Per chi non lo sapesse, il gruppo sanguigno esprime esattamente la presenza di un determinato antigene sulla superficie dei globuli rossi di ogni individuo: in base a questo, quindi, esistono individui che esprimono certi antigeni e non altri.
I ricercatori dell’Università del Maryland hanno raccolto i dati da ben 48 studi genetici, che hanno incluso al loro interno circa 17’000 pazienti con infarto cerebrale e circa 600’000 persone senza infarto cerebrale: tutti gli individui avevano nella fattispecie un’età compresa tra i 18 e i 59 anni.
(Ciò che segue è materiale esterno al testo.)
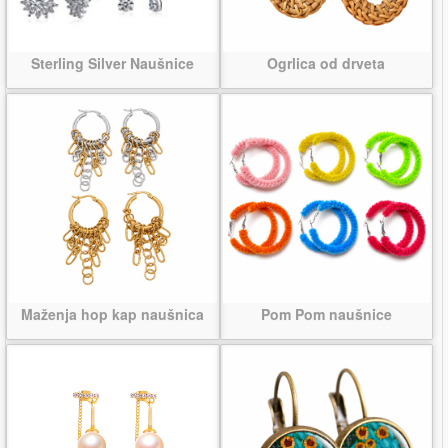
Sterling Silver Naušnice
Ogrlica od drveta
Maženja hop kap naušnica
Pom Pom naušnice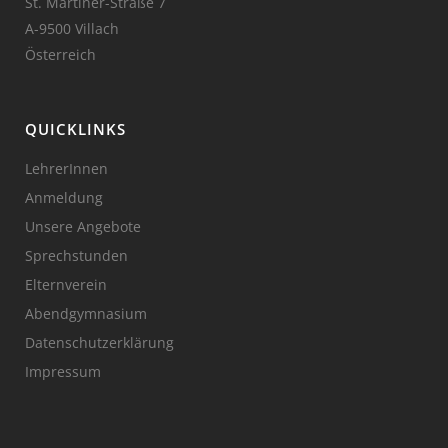
St. Martiner-Straße 7
A-9500 Villach
Österreich
QUICKLINKS
LehrerInnen
Anmeldung
Unsere Angebote
Sprechstunden
Elternverein
Abendgymnasium
Datenschutzerklärung
Impressum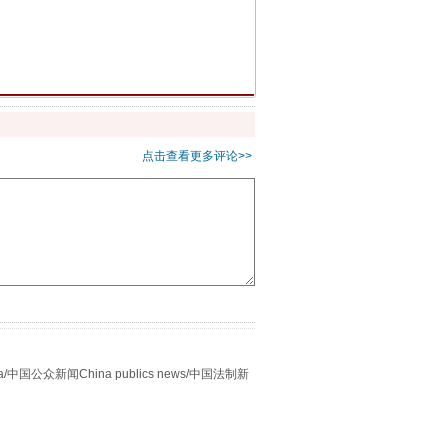
重拳出击！专项整治午间酒驾
点击查看更多评论>>
“谁都不怕”的他落马了
众新闻China publics news/中国法制新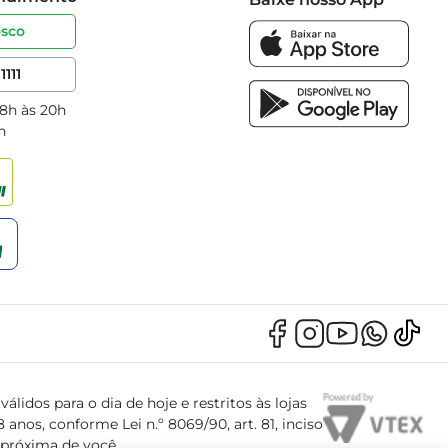
osco
1111
 8h às 20h
h
álidos para o dia de hoje e restritos às lojas
anos, conforme Lei n.º 8069/90, art. 81, inciso
s próxima de você.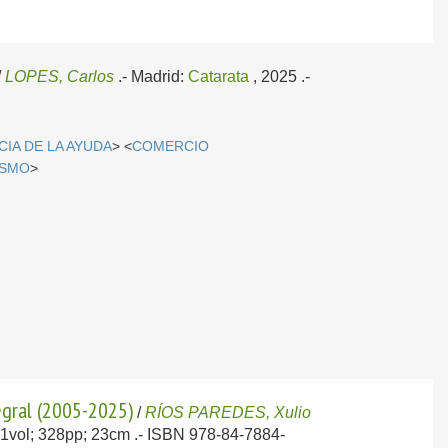
/
LOPES, Carlos
.-
Madrid:
Catarata
, 2025
.-
CIA DE LA AYUDA
> <
COMERCIO
ISMO
>
egral (2005-2025)
/
RÍOS PAREDES, Xulio
- 1vol; 328pp; 23cm .- ISBN 978-84-7884-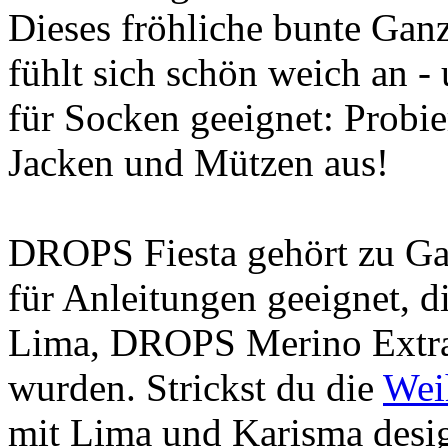
Dieses fröhliche bunte Gan
fühlt sich schön weich an - 
für Socken geeignet: Probie
Jacken und Mützen aus!
DROPS Fiesta gehört zu Gar
für Anleitungen geeignet,
Lima, DROPS Merino Extra
wurden. Strickst du die
Wei
mit Lima und Karisma desig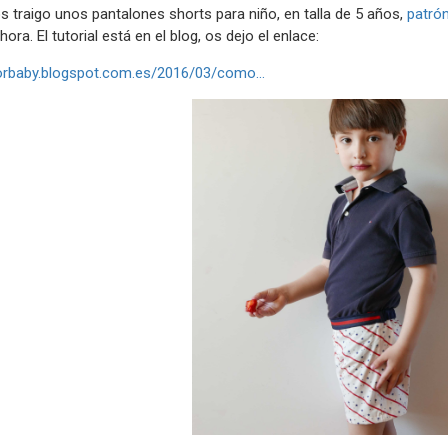
 traigo unos pantalones shorts para niño, en talla de 5 años,
patrón
hora. El tutorial está en el blog, os dejo el enlace:
forbaby.blogspot.com.es/2016/03/como...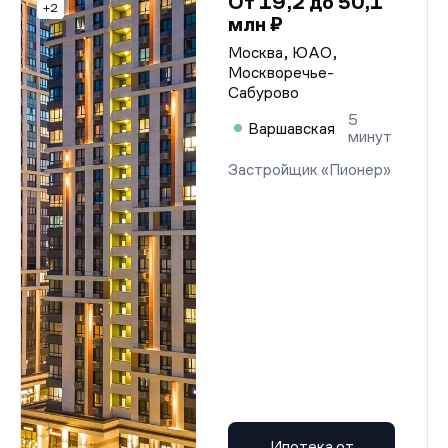
От 19,2 до 50,1
+2
млн ₽
Москва, ЮАО,
Москворечье-
Сабурово
5
Варшавская
минут
Застройщик «Пионер»
Ипотека от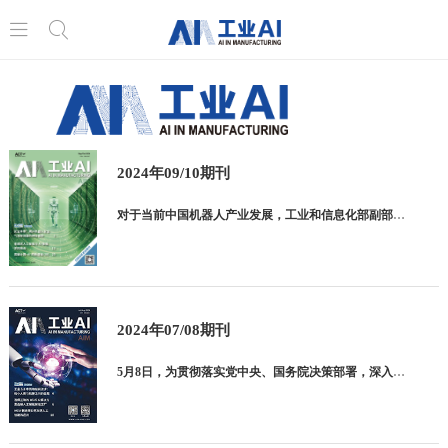


2024年09/10期刊
对于当前中国机器人产业发展，工业和信息化部副部长辛国斌在现场透露， 截至 2024 年 7 月，我国持有的机器人相关有效专利已超过 19 万项，占全球比 重约 2/3。我国机器人产业取得了一系列成绩，
2024年07/08期刊
5月8日，为贯彻落实党中央、国务院决策部署，深入实施工业互联网创新发展战略，推动工业互联网高质量发展和规模化应用，发挥工业园区产业集聚优势，推动工业互联网向地市县域落地普及，促进广大企业特别是中小企业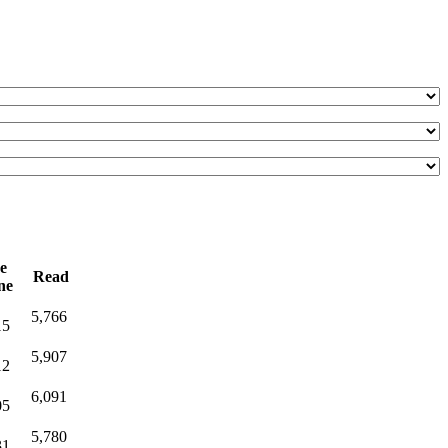
e
Read
ne
5,766
15
5,907
12
6,091
05
5,780
31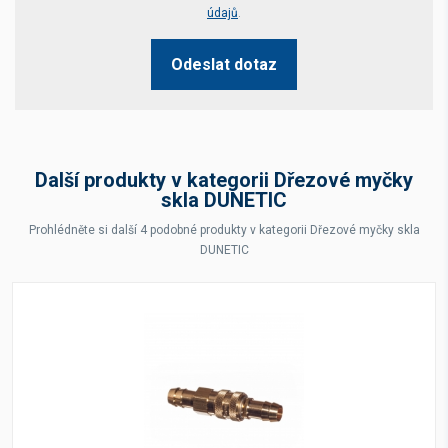
údajů
.
Odeslat dotaz
Další produkty v kategorii Dřezové myčky
skla DUNETIC
Prohlédněte si další 4 podobné produkty v kategorii Dřezové myčky skla
DUNETIC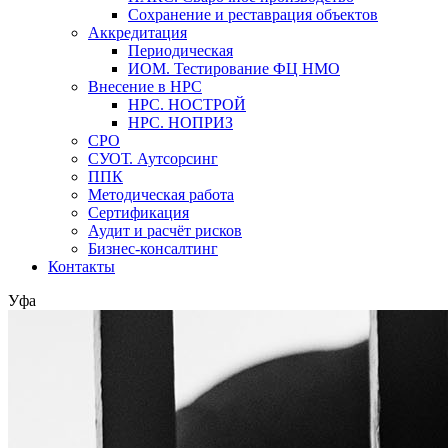
Сохранение и реставрация объектов
Аккредитация
Периодическая
ИОМ. Тестирование ФЦ НМО
Внесение в НРС
НРС. НОСТРОЙ
НРС. НОПРИЗ
СРО
СУОТ. Аутсорсинг
ППК
Методическая работа
Сертификация
Аудит и расчёт рисков
Бизнес-консалтинг
Контакты
Уфа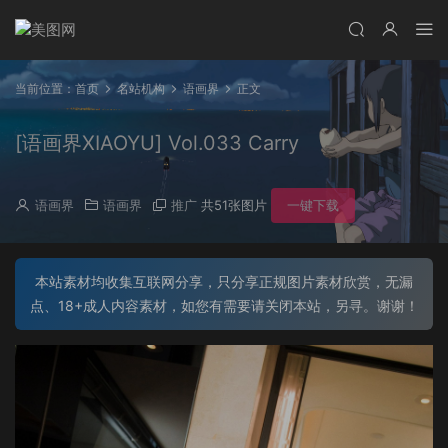
当前位置：
首页
名站机构
语画界
正文
[语画界XIAOYU] Vol.033 Carry
语画界
语画界
推广
共51张图片
一键下载
本站素材均收集互联网分享，只分享正规图片素材欣赏，无漏
点、18+成人内容素材，如您有需要请关闭本站，另寻。谢谢！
La ricerca ha in particolare evidenziato due loci genici strettamente associate al rischio d’insorgenza di ictus, di cui uno localizzato a livello dei geni del gruppo sanguigno.
Una seconda analisi condotta specificatamente sui gruppi sanguigni ha evidenziato che le persone con gruppo sanguigno A hanno una probabilità più alta del 16% di incorrere in infarto cerebrale prima del raggiungimento dei 60 anni, rispetto alle persone che presentano altri gruppi sanguigni, come B o 0. Al contrario, per le persone con gruppo sanguigno 0, il rischio di incorrere in infarto cerebrale parrebbe diminuito di circa il 12%. A prender parola in tal senso è stato il neurologo e autore di diverse ricerche Steven Kittner, dell’Università del Maryland, che ha dichiarato che al momento non è ancora conosciuta la causa alla base della correlazione tra il gruppo sanguigno A e il rischio d’infarto cerebrale. Probabilmente questo maggior rischio ha a che fare con il fenomeno della coagulazione, in cui sarebbero implicate le piastrine e altre proteine del sistema circolatorio.
Chiaramente questa scoperta in campo neurologico dovrà essere confermata successivamente da ulteriori studi che confermino o smentiscano la cosa, pertanto non ci rimane che attendere i prossimi mesi per saperne di più in merito.